Micro-CT can be used to generate images with higher resolution and better visual quality compared to those obtained with the proposed method. This is expected considering the different imaging principles of X-ray CT and ultrasound. However, the high resolution of CT images is achieved at the cost of increased price and time. The average time spent for collecting the data of one tooth was about 5 h, and the price of a micro-CT system is more than 10 times higher than that of the proposed system. Micro-CT is only fit for the detection of extracted teeth. In addition, the risk of radiation makes micro-CT unsuitable for frequent clinical examinations. Micro-CT does not provide practitioners with real-time information at arbitrary points during clinical treatment. In contrast, the average time for data acquisition, signal processing, volume reconstruction, and rendering of a tooth sample using our system is less than 15 min.
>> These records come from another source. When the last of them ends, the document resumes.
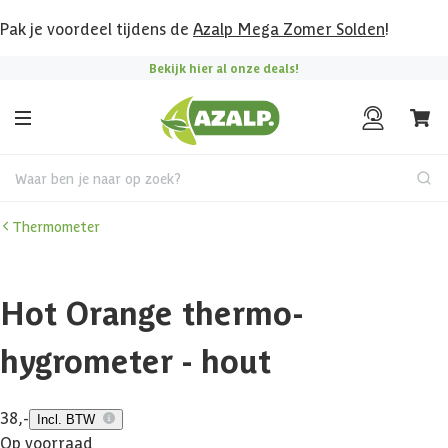
Pak je voordeel tijdens de
Azalp Mega Zomer Solden
!
Bekijk hier al onze deals!
Waar ben je naar op zoek?
Thermometer
Hot Orange thermo-
hygrometer - hout
38,-
Incl. BTW
Op voorraad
Our system thus provides imaging results much faster.

It is worth noting that the current system can only be used for ex vivo scanning. Although ex vivo study can help doctors find the cause of tooth disease after tooth extraction, its usefulness is limited in clinical practice. Nevertheless, our study demonstrated that ultrasound is promising for routine examination in vivo with advances in medical ultrasound equipment. In this pilot study, we proved that it is feasible to reconstruct the enamel accurately using the RF data from an A-mode ultrasound transducer. If a system composed of a small transducer attached to a 3D motorized scanning stage and a small optical camera that could collect real-time intraoral images was designed, it could be directly applied into a patient’s mouth. This would inevitably cause some discomfort but compared to the risk of radiation, the discomfort may be acceptable for most patients. During routine oral examinations and treatments, the discomfort caused by medical equipment is accepted by most patients. Consequently, ultrasound may become a popular tool in clinics. For example, it can be used to monitor the wear of teeth, provide dentists with an accurate thickness of enamel during diagnosis procedures, and guide dentists when they remove the decay on the surface of the tooth during the treatment procedure. It is also noted that some areas of the tooth surface were missing and an incomplete tooth body in 3D was reconstructed. This was caused by the large incident angle of ultrasound waves, which reflected a small echo signal to the transducer. In practice, it was difficult to avoid this problem. Future work will be focused on using multiple transducers to get rid of the discontinuities in 3D reconstruction and on using a hand-held probe with wireless data transfer technology [28, 29] for in vivo clinical studies. A faster data acquisition card and more powerful data processing hardware will be used to improve the speed of scanning. Furthermore, the feasibility of 3D elasticity imaging [29, 30] for enamel tissues will be considered based on the proposed system.

5 Conclusion

In summary, a 3D ultrasound system for scanning and reconstructing the enamel layer was proposed. A high-frequency ultrasound transducer attached to a 3D translating device was utilized to scan the tooth samples. Signal processing techniques were applied to the collected RF signals and volume reconstruction was implemented to obtain 3D tooth images, in which the enamel boundaries could be detected accurately. The tooth samples remained in their original forms during the scanning. The scanning system was easy to use. The system was tested using ex vivo experiments with permanent molars. Results show that the system is capable of providing a great improvement in the 3D reconstructions of the enamel layer compared to the researches in the literature. These results suggest a promising future for high-frequency ultrasound for routine dental diagnosis.